In this sense, the use of soft technologies ranges from the development of business strategies to the creation of software that enables the implementation of hard technologies.
What is the most suitable technology for logistics?
As a result of the situations experienced in recent months, many of the decision-makers in the supply chain and logistics have chosen to invest in technology as a way to respond to disruptions that threaten their business.
However, the figures show an undeniable reality that answers the question posed above. While 59% of companies have focused their economic efforts on technological investments in hard technology, 53% have focused on administrative applications such as ERP, CRM, WMS and TMS solutions.
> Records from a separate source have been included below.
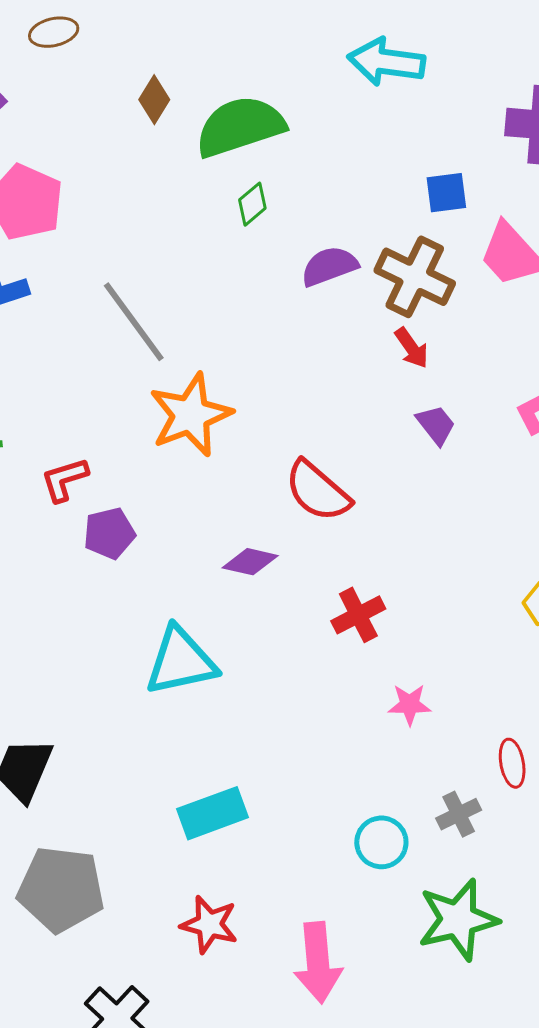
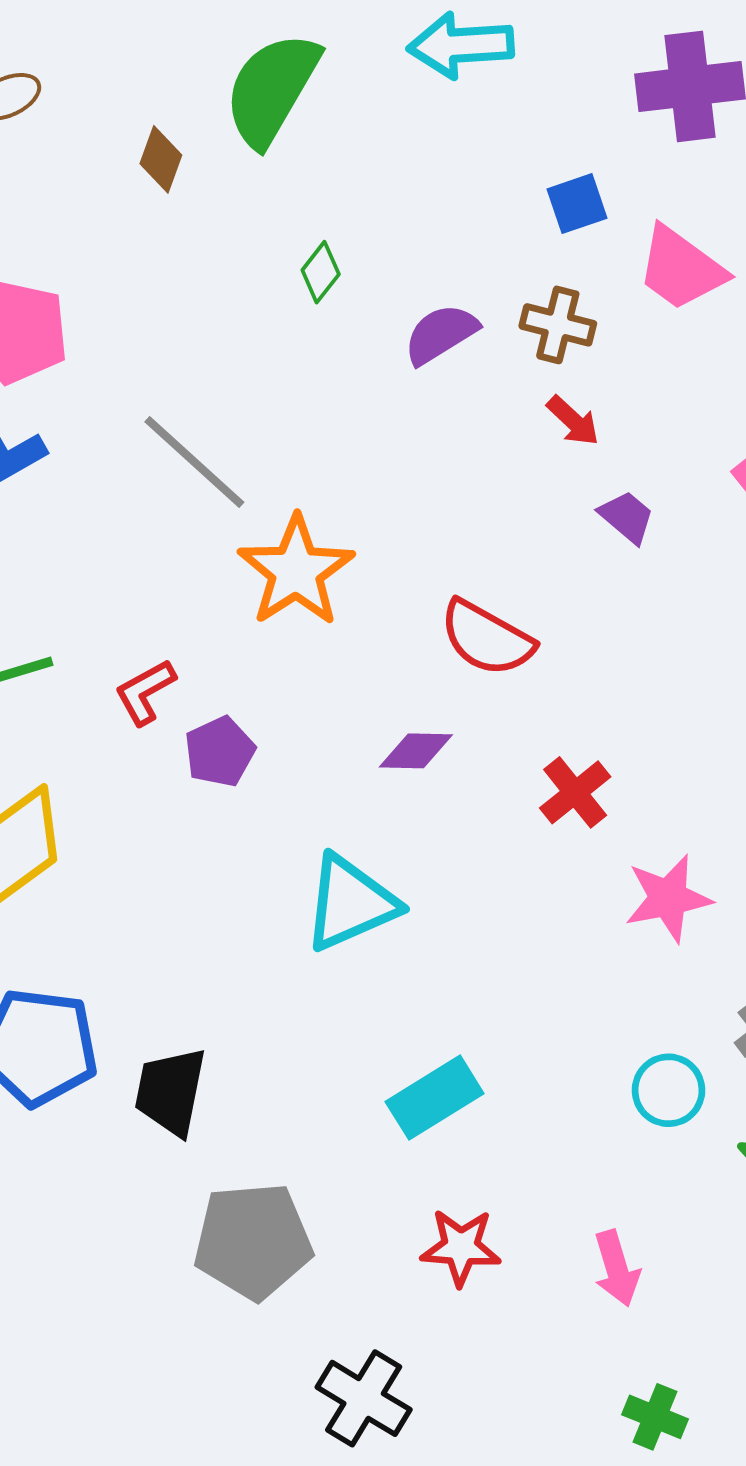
green semicircle: (240, 126) -> (272, 89), moved, turned -30
brown cross: (415, 277) -> (558, 325), size x0.7
pink star: (410, 705) -> (668, 898), size x1.5
pink arrow: (318, 963) -> (617, 1268), size x0.7

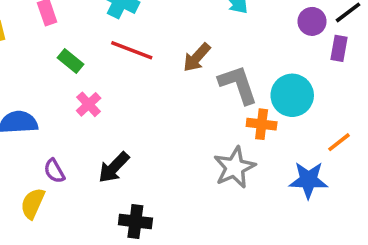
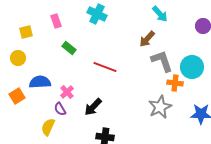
red line: (132, 50) -> (105, 67), moved
brown arrow: (197, 57) -> (147, 39), moved
pink cross: (89, 104) -> (67, 92), moved

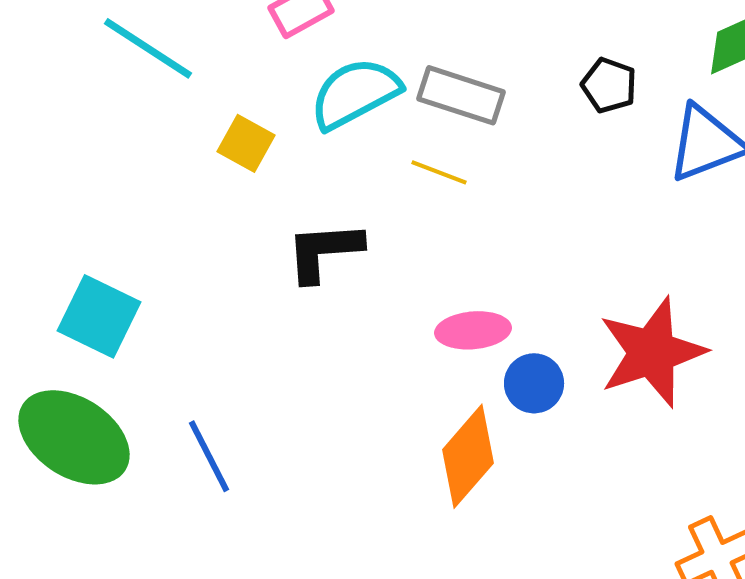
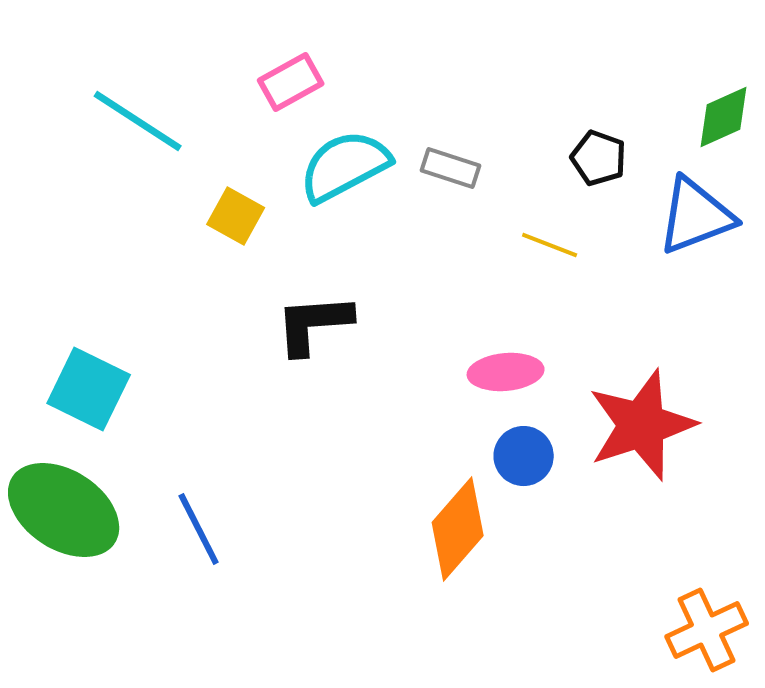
gray rectangle: (461, 95) -> (451, 168), size x0.7
yellow line: (439, 172) -> (550, 245), moved
pink ellipse: (473, 330) -> (506, 372), moved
In this way, soft and hard technologies feed each other, forming a perfect binomial capable of solving problems in more controllable environments, such as the warehousesand in environments that are more sensitive to external factors, such as the international maritime transportation.
Thus, the industry is able to benefit from soft technology at all stages of an operation, from start to finish. It makes it possible to analyze, formulate strategies and develop protocols capable of responding to problems that may arise upstream and downstream.
The same is true of hard technology, which is capable of making tangible the advances made in its counterpart. From robots to cranes, ships and airplanes, this branch facilitates the management of tasks that usually involve human effort at any stage of the operation.
In conclusion, although very different, both types of instruments add a new level of sophistication to logistics, bringing both economic benefits - by reducing costs and improving efficiency - and operational benefits. Whatever the focus of the investment, logistics must be clear: technology is synonymous with improvement.